Clare Waddell was one of several brothers who were local boat builders. His father David had operated a shipyard since the 1890s on Bradley Wharf in Rockport, next to Motif No.1. He even launched schooners there. About 1950 Clare moved the business up to his house on Cove Hill, where the Sally Webster House is now. The boats he was building by then were smaller and could go out of the shop on a trailer. When my father made a model of a lobster boat during the 1950s he may have visited Clare to get dimensions and look through the pile of construction molds that were lying around in the back yard. As kids Johnny Buckholzer and I used to play around in those things.

Lobstering boat interior 3
During the 1960s my father had the Rockport Marine Center on Tuna Wharf. He sold gas to the lobstermen. They were always in the shop, talking about this and that. I had some good close-up looks at those boats.

Erik Ronnberg working on a model of a lobstering boat
Cape Ann Museum, July 2017

Here at the Cape Ann Museum we wanted to have a finished model of a lobstering boat on display. Since 1980 we'd been storing one started by Herbert H. Court, which came to us from the  defunct Gloucester Fishermen’s Museum collection. As I worked on completing it, it and I were “on exhibit” in the Maritime Gallery.

 
At this point the companionway into the fo'c'sle needed to be changed. It has to be on the opposite side from the hauling winch and the steering wheel, which should be developing to the starboard. That's because when you're going to pick up a trap, one man has to be able to do the whole job of steering the boat up to the buoy, catching it with the boat hook, running it through the snatch block, and taking it around the winch head. It's all got to be right there at hand.

 
It doesn't yet have a prop guard, but it will. It's a ring that will enclose the propeller to prevent any pot warps from fouling the propeller. With all this turbulence, if there's any slack in the line, propeller suction will draw the line to it. I don't know what's worse--cutting the pot warp and losing 50 pots, or getting tangled up and not being able to get loose from the whole thing. Then he better call the Coast Guard.

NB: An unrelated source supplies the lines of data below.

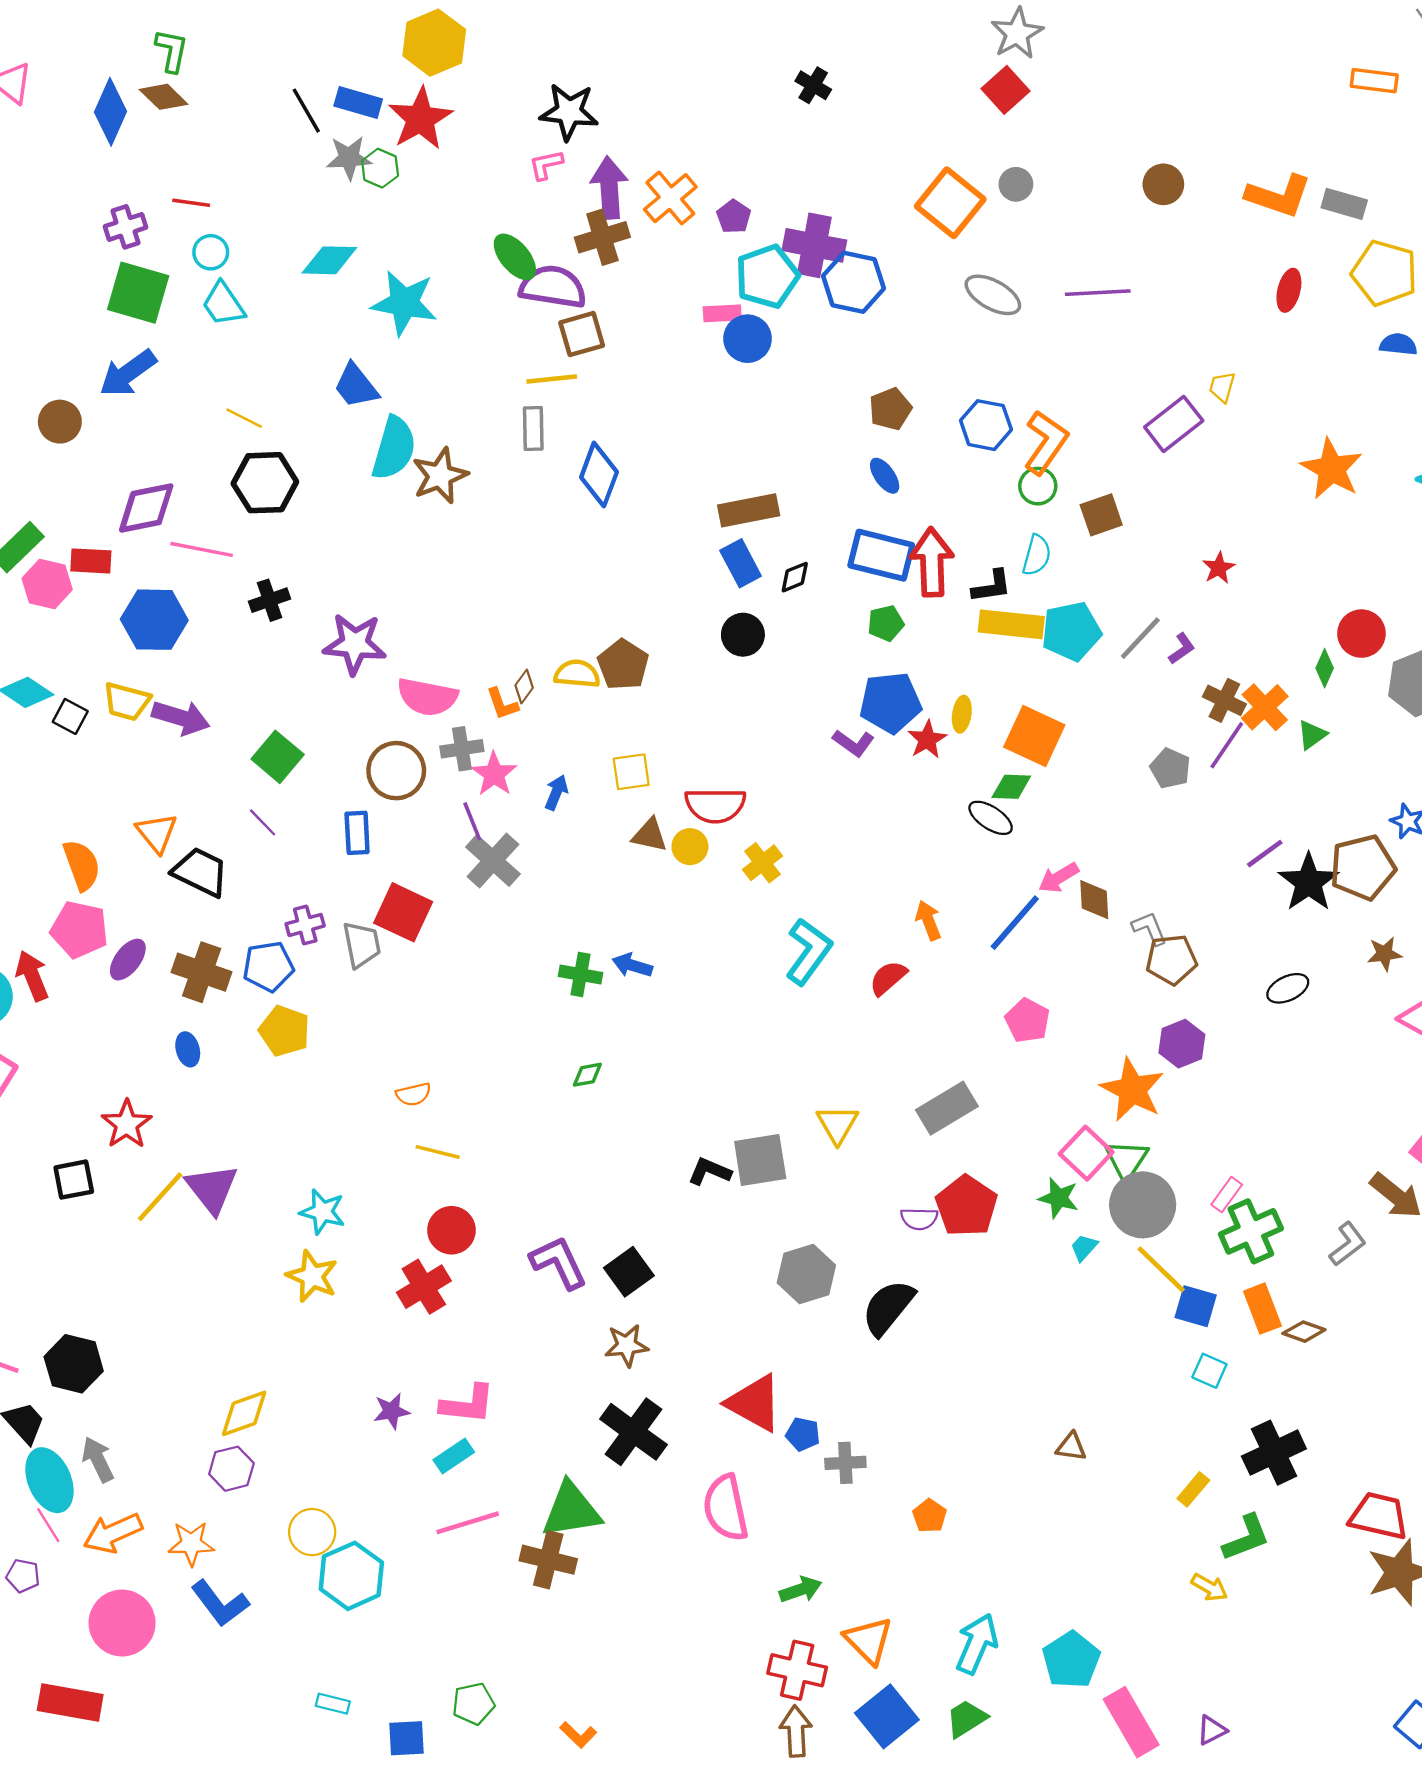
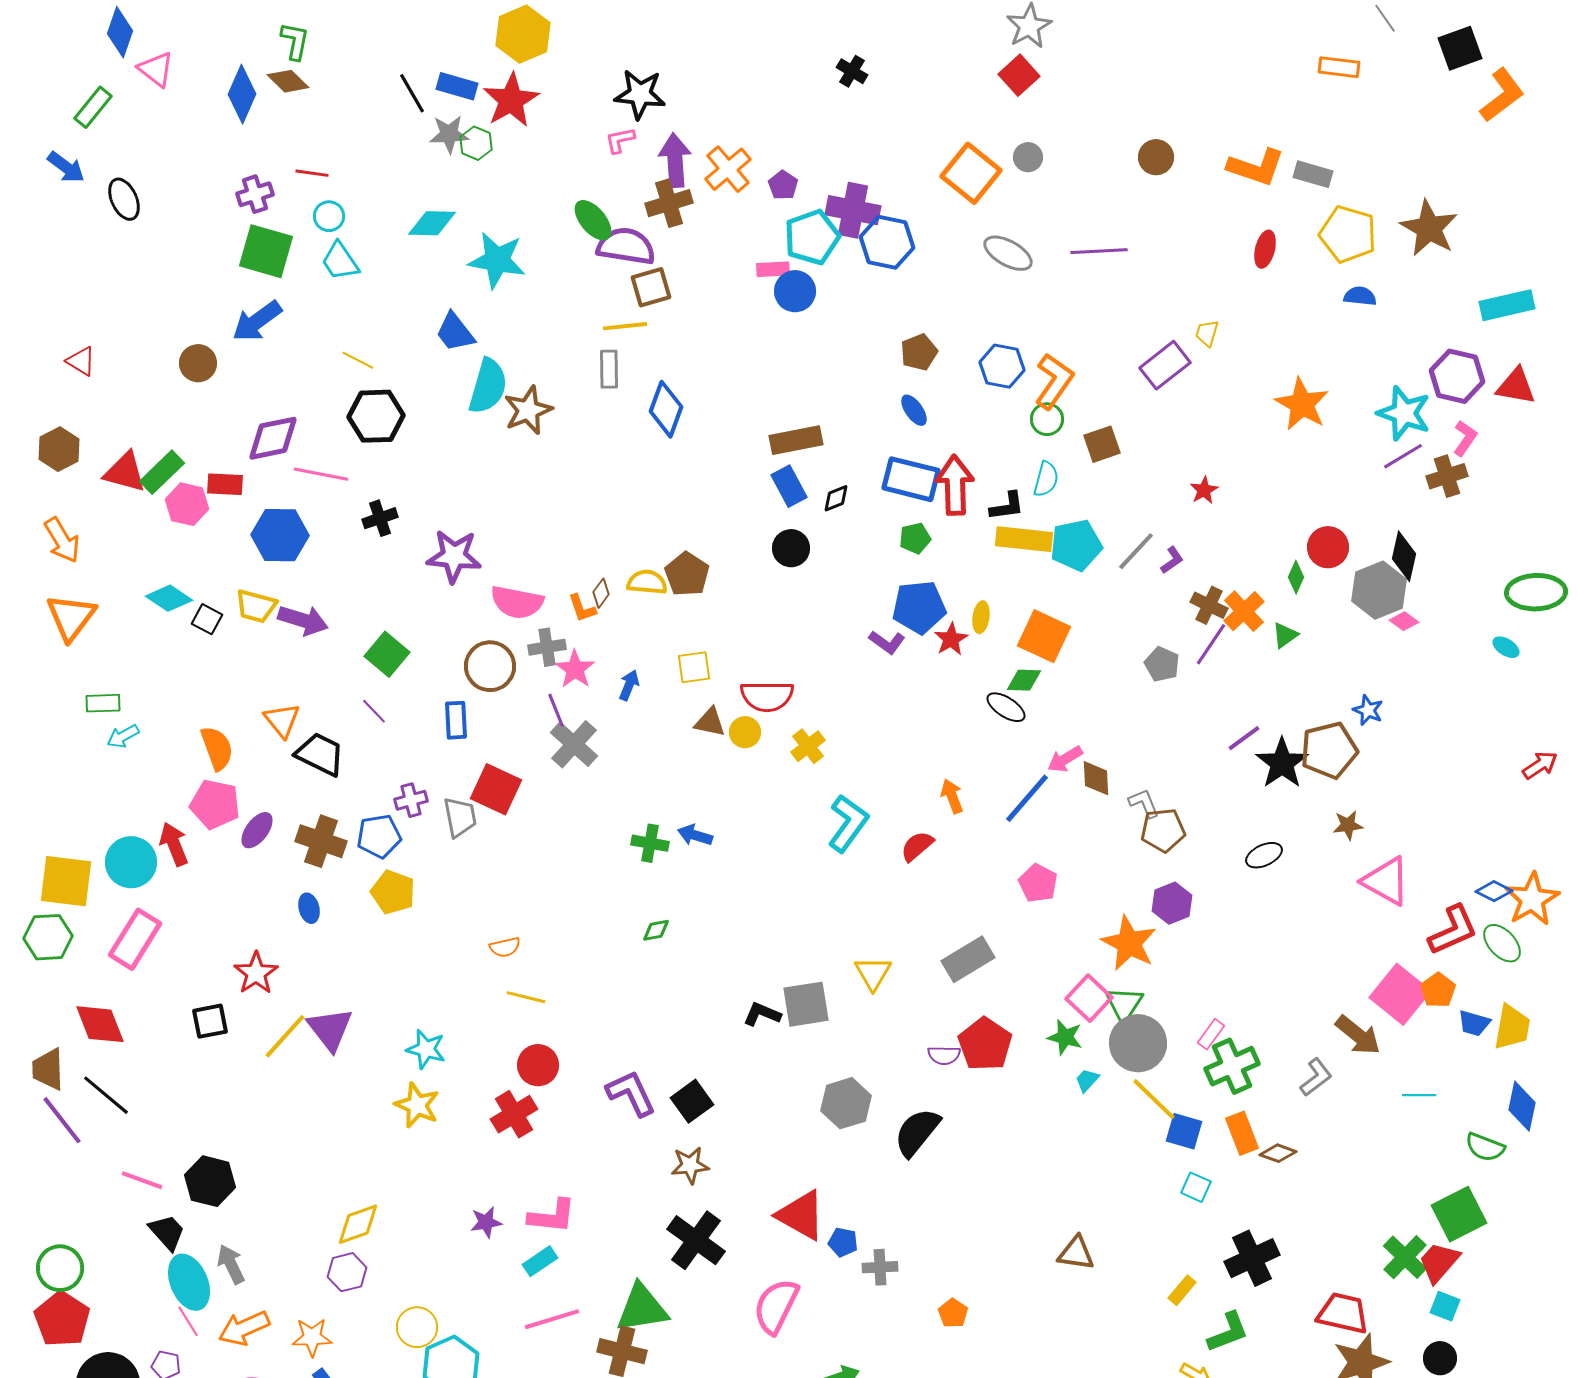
brown triangle: (1071, 1447) -> (1076, 1253), size x1.4
pink semicircle: (726, 1508) -> (776, 1306), turned 38

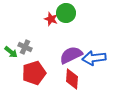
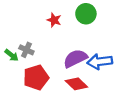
green circle: (66, 13) -> (86, 14), moved
red diamond: (72, 79) -> (76, 84), turned -50

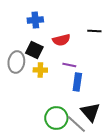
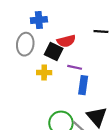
black square: (34, 50) -> (54, 52), moved
gray ellipse: (16, 62) -> (25, 44), moved

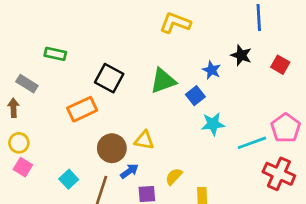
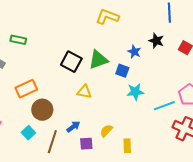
black square: (109, 78) -> (71, 62), moved
blue square: (195, 96) -> (122, 71), turned -32
orange rectangle: (82, 109) -> (26, 89), moved
yellow triangle: (144, 140) -> (84, 92), moved
brown circle: (112, 148) -> (42, 110), moved

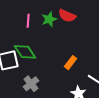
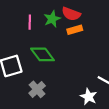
green diamond: (25, 52) -> (42, 54), moved
orange rectangle: (70, 63) -> (75, 30), moved, turned 40

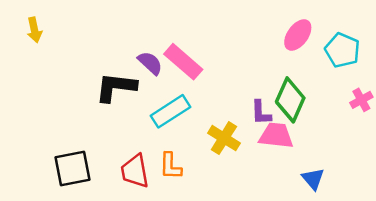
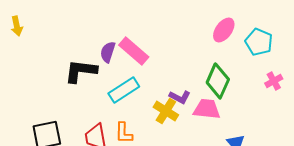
purple semicircle: (150, 63) -> (108, 52), turned -115
purple L-shape: (261, 113) -> (180, 97), moved, turned -60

He'd had a little cross bit here, but in all my photographs there's nothing back here, not even a stern chock. Of course there has to be a ring bolt for the aft mooring line. The important thing is that it be low profile, so that when you pile traps back here, it's not in the way when you give them a shove over the stern into the drink.


I decided on fitting her with the automobile-type steering wheel that became popular later in the period. Also the deeply-grooved winch that came to replace the long slender ones, where you had to take several turns around the winch head.


I wanted to give her a riding sail. They're not so common now, It was usually mounted off-center, just inside the coming. The interesting thing is that the sheet block for that was on the transom. Again, nothing on the deck. Then the sheet came through, probably to a cleat right on the mast. Very simple.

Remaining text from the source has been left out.